- **DATA SHOWN**
((

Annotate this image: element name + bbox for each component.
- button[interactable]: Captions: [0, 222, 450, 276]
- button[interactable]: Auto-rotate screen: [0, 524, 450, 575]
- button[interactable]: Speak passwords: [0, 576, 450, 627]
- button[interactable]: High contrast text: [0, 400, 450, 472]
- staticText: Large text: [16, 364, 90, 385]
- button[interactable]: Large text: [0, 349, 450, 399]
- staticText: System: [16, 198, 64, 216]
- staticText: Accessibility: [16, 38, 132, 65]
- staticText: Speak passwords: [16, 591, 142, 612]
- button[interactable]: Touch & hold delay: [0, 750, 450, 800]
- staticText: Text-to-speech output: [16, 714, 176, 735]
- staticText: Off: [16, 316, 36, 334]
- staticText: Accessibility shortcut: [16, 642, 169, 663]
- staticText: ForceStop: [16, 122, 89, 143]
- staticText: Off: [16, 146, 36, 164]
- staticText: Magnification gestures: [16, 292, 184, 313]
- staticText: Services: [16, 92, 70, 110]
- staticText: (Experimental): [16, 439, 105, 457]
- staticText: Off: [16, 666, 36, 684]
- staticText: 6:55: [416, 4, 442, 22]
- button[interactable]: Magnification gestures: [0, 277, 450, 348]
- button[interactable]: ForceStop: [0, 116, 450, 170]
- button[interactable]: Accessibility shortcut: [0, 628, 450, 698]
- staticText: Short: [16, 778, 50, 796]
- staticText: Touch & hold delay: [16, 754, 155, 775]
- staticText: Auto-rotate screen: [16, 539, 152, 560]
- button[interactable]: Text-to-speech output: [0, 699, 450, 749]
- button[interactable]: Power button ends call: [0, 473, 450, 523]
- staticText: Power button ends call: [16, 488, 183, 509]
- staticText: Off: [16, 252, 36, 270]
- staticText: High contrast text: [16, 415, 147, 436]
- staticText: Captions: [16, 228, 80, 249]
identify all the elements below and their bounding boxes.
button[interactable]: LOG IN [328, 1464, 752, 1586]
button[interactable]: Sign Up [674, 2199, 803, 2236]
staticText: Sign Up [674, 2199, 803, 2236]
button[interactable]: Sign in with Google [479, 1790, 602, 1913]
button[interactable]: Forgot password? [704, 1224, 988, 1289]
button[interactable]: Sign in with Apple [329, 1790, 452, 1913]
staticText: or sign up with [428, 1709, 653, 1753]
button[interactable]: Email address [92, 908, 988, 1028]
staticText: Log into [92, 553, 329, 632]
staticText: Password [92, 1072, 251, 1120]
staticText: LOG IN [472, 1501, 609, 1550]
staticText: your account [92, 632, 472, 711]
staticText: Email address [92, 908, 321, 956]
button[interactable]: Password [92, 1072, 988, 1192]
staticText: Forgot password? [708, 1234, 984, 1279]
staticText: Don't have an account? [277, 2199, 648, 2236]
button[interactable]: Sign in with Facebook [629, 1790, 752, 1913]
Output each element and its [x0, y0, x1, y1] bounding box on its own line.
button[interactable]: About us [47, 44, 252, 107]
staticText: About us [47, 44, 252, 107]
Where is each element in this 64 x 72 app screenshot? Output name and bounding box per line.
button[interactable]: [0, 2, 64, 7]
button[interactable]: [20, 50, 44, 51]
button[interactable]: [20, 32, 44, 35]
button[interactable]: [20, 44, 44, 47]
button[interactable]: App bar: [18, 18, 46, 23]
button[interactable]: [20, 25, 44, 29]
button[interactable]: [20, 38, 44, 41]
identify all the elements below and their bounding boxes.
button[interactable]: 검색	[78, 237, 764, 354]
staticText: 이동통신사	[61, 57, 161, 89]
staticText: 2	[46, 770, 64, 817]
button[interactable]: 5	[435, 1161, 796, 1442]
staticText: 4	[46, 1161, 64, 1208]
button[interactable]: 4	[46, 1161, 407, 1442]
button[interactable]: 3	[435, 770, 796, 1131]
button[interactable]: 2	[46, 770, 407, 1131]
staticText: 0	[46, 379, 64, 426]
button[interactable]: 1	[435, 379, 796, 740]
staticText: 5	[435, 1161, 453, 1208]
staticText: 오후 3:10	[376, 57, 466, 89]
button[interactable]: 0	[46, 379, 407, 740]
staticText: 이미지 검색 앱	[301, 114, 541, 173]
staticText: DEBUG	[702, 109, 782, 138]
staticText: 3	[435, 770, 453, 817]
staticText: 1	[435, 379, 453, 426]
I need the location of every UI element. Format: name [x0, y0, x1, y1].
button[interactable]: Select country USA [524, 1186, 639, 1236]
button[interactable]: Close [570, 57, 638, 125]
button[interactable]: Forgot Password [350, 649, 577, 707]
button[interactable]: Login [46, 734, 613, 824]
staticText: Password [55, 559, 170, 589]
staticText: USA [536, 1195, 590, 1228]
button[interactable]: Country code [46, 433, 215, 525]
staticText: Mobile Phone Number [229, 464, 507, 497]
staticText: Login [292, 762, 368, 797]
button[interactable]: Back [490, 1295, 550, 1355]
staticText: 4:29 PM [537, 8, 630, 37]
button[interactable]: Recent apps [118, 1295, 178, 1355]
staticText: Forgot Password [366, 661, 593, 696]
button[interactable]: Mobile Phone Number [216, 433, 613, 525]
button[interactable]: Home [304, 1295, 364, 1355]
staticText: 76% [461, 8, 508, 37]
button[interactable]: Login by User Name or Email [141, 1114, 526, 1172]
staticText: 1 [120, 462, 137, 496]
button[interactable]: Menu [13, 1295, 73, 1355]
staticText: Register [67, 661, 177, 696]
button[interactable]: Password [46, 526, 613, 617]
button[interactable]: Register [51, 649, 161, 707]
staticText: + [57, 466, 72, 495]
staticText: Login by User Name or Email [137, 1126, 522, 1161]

))

Reproduce the data above in full. Leave nothing out.

Annotate this image: element name + bbox for each component.
- button[interactable]: Captions: [0, 222, 450, 276]
- button[interactable]: Auto-rotate screen: [0, 524, 450, 575]
- button[interactable]: Speak passwords: [0, 576, 450, 627]
- button[interactable]: High contrast text: [0, 400, 450, 472]
- staticText: Large text: [16, 364, 90, 385]
- button[interactable]: Large text: [0, 349, 450, 399]
- staticText: System: [16, 198, 64, 216]
- staticText: Accessibility: [16, 38, 132, 65]
- staticText: Speak passwords: [16, 591, 142, 612]
- button[interactable]: Touch & hold delay: [0, 750, 450, 800]
- staticText: Text-to-speech output: [16, 714, 176, 735]
- staticText: Off: [16, 316, 36, 334]
- staticText: Accessibility shortcut: [16, 642, 169, 663]
- staticText: ForceStop: [16, 122, 89, 143]
- staticText: Off: [16, 146, 36, 164]
- staticText: Magnification gestures: [16, 292, 184, 313]
- staticText: Services: [16, 92, 70, 110]
- staticText: (Experimental): [16, 439, 105, 457]
- staticText: Off: [16, 666, 36, 684]
- staticText: 6:55: [416, 4, 442, 22]
- button[interactable]: Magnification gestures: [0, 277, 450, 348]
- button[interactable]: ForceStop: [0, 116, 450, 170]
- button[interactable]: Accessibility shortcut: [0, 628, 450, 698]
- staticText: Short: [16, 778, 50, 796]
- staticText: Touch & hold delay: [16, 754, 155, 775]
- staticText: Auto-rotate screen: [16, 539, 152, 560]
- button[interactable]: Text-to-speech output: [0, 699, 450, 749]
- button[interactable]: Power button ends call: [0, 473, 450, 523]
- staticText: Power button ends call: [16, 488, 183, 509]
- staticText: Off: [16, 252, 36, 270]
- staticText: High contrast text: [16, 415, 147, 436]
- staticText: Captions: [16, 228, 80, 249]
identify all the elements below and their bounding boxes.
button[interactable]: LOG IN [328, 1464, 752, 1586]
button[interactable]: Sign Up [674, 2199, 803, 2236]
staticText: Sign Up [674, 2199, 803, 2236]
button[interactable]: Sign in with Google [479, 1790, 602, 1913]
button[interactable]: Forgot password? [704, 1224, 988, 1289]
button[interactable]: Sign in with Apple [329, 1790, 452, 1913]
staticText: or sign up with [428, 1709, 653, 1753]
button[interactable]: Email address [92, 908, 988, 1028]
staticText: Log into [92, 553, 329, 632]
staticText: Password [92, 1072, 251, 1120]
staticText: LOG IN [472, 1501, 609, 1550]
staticText: your account [92, 632, 472, 711]
staticText: Email address [92, 908, 321, 956]
button[interactable]: Password [92, 1072, 988, 1192]
staticText: Forgot password? [708, 1234, 984, 1279]
staticText: Don't have an account? [277, 2199, 648, 2236]
button[interactable]: Sign in with Facebook [629, 1790, 752, 1913]
Output each element and its [x0, y0, x1, y1] bounding box on its own line.
button[interactable]: About us [47, 44, 252, 107]
staticText: About us [47, 44, 252, 107]
Where is each element in this 64 x 72 app screenshot? Output name and bounding box per line.
button[interactable]: [0, 2, 64, 7]
button[interactable]: [20, 50, 44, 51]
button[interactable]: [20, 32, 44, 35]
button[interactable]: [20, 44, 44, 47]
button[interactable]: App bar: [18, 18, 46, 23]
button[interactable]: [20, 25, 44, 29]
button[interactable]: [20, 38, 44, 41]
identify all the elements below and their bounding boxes.
button[interactable]: 검색	[78, 237, 764, 354]
staticText: 이동통신사	[61, 57, 161, 89]
staticText: 2	[46, 770, 64, 817]
button[interactable]: 5	[435, 1161, 796, 1442]
staticText: 4	[46, 1161, 64, 1208]
button[interactable]: 4	[46, 1161, 407, 1442]
button[interactable]: 3	[435, 770, 796, 1131]
button[interactable]: 2	[46, 770, 407, 1131]
staticText: 0	[46, 379, 64, 426]
button[interactable]: 1	[435, 379, 796, 740]
staticText: 5	[435, 1161, 453, 1208]
staticText: 오후 3:10	[376, 57, 466, 89]
button[interactable]: 0	[46, 379, 407, 740]
staticText: 이미지 검색 앱	[301, 114, 541, 173]
staticText: DEBUG	[702, 109, 782, 138]
staticText: 3	[435, 770, 453, 817]
staticText: 1	[435, 379, 453, 426]
I need the location of every UI element. Format: name [x0, y0, x1, y1].
button[interactable]: Select country USA [524, 1186, 639, 1236]
button[interactable]: Close [570, 57, 638, 125]
button[interactable]: Forgot Password [350, 649, 577, 707]
button[interactable]: Login [46, 734, 613, 824]
staticText: Password [55, 559, 170, 589]
staticText: USA [536, 1195, 590, 1228]
button[interactable]: Country code [46, 433, 215, 525]
staticText: Mobile Phone Number [229, 464, 507, 497]
staticText: Login [292, 762, 368, 797]
button[interactable]: Back [490, 1295, 550, 1355]
staticText: 4:29 PM [537, 8, 630, 37]
button[interactable]: Recent apps [118, 1295, 178, 1355]
staticText: Forgot Password [366, 661, 593, 696]
button[interactable]: Mobile Phone Number [216, 433, 613, 525]
button[interactable]: Home [304, 1295, 364, 1355]
staticText: 76% [461, 8, 508, 37]
button[interactable]: Login by User Name or Email [141, 1114, 526, 1172]
staticText: 1 [120, 462, 137, 496]
button[interactable]: Menu [13, 1295, 73, 1355]
staticText: Register [67, 661, 177, 696]
button[interactable]: Password [46, 526, 613, 617]
button[interactable]: Register [51, 649, 161, 707]
staticText: + [57, 466, 72, 495]
staticText: Login by User Name or Email [137, 1126, 522, 1161]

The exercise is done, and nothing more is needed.